▶ **About this exercise**
Your answer should be only the lines below from the one with "inseguridad la política" to the one with "que se generó", repeated exactly, ends included.
+ + + +
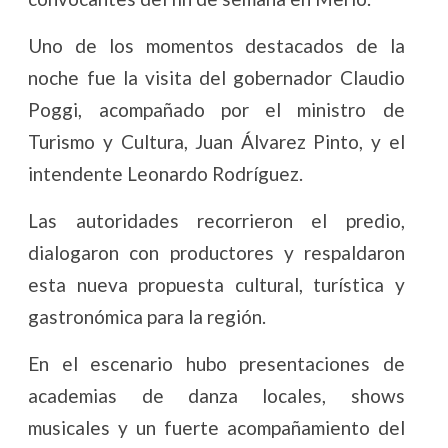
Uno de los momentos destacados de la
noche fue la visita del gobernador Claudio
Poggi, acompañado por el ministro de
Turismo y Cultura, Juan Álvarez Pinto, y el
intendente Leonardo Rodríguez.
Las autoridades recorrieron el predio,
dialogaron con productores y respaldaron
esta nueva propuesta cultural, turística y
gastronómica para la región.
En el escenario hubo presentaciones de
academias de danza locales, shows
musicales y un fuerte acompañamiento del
+ + + +
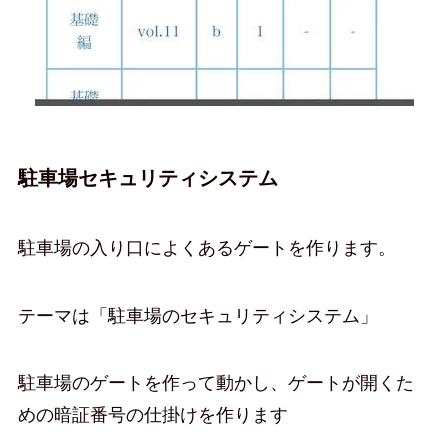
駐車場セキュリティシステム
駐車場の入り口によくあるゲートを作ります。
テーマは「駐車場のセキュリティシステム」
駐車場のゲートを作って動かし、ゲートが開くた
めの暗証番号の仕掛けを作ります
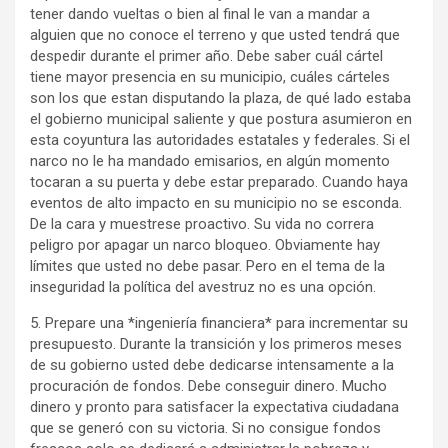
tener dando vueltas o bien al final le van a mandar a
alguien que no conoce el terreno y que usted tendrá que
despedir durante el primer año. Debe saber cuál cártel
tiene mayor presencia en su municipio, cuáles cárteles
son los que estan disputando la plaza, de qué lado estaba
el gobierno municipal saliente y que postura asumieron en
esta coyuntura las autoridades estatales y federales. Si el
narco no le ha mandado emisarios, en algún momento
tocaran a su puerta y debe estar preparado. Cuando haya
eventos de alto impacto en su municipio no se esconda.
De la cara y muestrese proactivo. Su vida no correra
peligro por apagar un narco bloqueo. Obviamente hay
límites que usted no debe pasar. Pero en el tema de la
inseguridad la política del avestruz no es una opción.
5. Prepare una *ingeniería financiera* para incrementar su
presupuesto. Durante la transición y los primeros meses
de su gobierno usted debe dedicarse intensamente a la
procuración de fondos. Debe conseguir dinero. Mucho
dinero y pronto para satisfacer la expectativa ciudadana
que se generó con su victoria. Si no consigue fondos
+ + + +
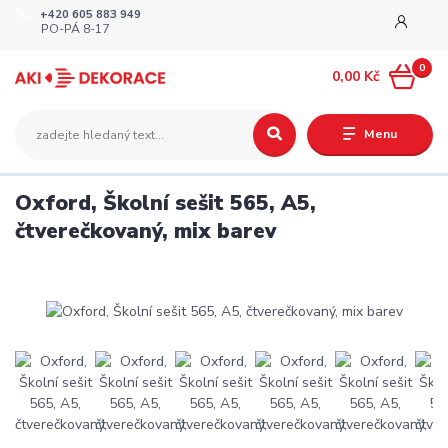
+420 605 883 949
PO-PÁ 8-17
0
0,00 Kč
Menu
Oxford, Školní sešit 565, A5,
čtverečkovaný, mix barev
+ + + +
▶ **Solution to the problem**
inseguridad la política del avestruz no es una opción.
5. Prepare una *ingeniería financiera* para incrementar su
presupuesto. Durante la transición y los primeros meses
de su gobierno usted debe dedicarse intensamente a la
procuración de fondos. Debe conseguir dinero. Mucho
dinero y pronto para satisfacer la expectativa ciudadana
que se generó con su victoria. Si no consigue fondos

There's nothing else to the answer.